» **Instructions to follow**
For this exercise, output the entries below exactly from the line that holds "0.0.33. Planungsbeirat 2. BUGA" to the line that holds "distribuidor de Bella Flor", both ends included. No pictures belong in the copy.

Stored data entries:
[Start of section]

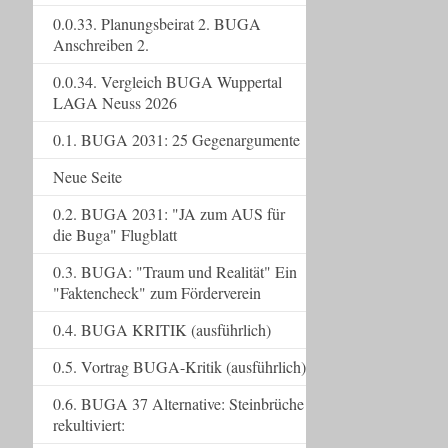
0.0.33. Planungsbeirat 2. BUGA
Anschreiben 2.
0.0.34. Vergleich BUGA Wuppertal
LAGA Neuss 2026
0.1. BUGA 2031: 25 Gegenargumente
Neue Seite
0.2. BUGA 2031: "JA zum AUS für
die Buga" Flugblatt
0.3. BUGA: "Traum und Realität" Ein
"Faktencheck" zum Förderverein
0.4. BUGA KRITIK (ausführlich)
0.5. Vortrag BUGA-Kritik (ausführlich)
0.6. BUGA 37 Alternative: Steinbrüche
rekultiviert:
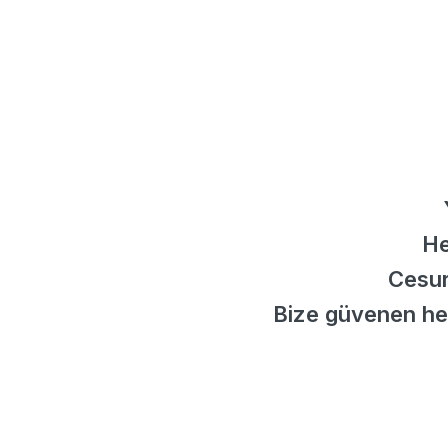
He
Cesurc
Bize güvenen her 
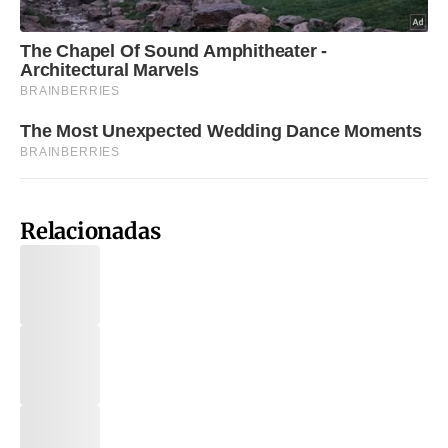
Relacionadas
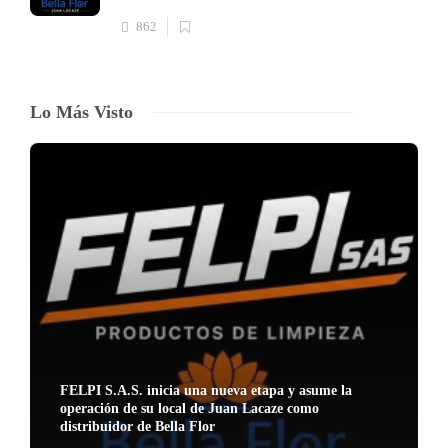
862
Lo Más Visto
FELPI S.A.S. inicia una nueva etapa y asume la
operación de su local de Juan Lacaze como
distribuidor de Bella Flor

[End of section]
[Start of section]

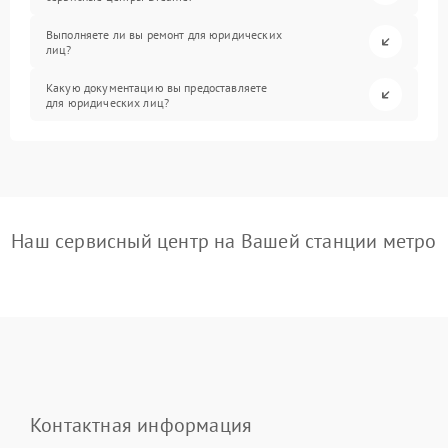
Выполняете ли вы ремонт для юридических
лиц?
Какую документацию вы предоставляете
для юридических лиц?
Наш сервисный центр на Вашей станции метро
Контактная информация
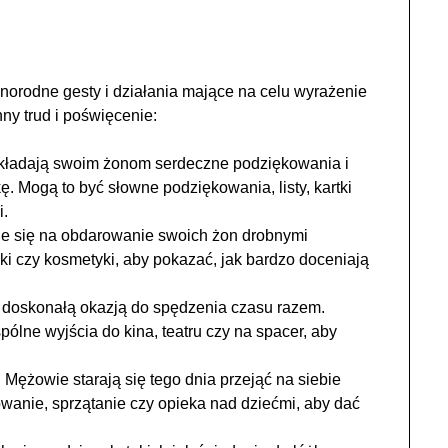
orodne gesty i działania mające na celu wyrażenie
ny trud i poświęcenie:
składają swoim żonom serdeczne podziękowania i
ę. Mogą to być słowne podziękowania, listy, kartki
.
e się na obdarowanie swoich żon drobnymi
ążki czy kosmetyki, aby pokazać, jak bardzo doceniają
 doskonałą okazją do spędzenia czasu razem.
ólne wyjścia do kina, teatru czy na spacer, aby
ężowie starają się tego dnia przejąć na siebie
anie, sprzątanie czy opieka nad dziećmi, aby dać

[End of section]

» **Expected answer**
0.0.33. Planungsbeirat 2. BUGA
Anschreiben 2.
0.0.34. Vergleich BUGA Wuppertal
LAGA Neuss 2026
0.1. BUGA 2031: 25 Gegenargumente
Neue Seite
0.2. BUGA 2031: "JA zum AUS für
die Buga" Flugblatt
0.3. BUGA: "Traum und Realität" Ein
"Faktencheck" zum Förderverein
0.4. BUGA KRITIK (ausführlich)
0.5. Vortrag BUGA-Kritik (ausführlich)
0.6. BUGA 37 Alternative: Steinbrüche
rekultiviert:
He
Cesurc
Bize güvenen her 
Relacionadas
862
Lo Más Visto
FELPI S.A.S. inicia una nueva etapa y asume la
operación de su local de Juan Lacaze como
distribuidor de Bella Flor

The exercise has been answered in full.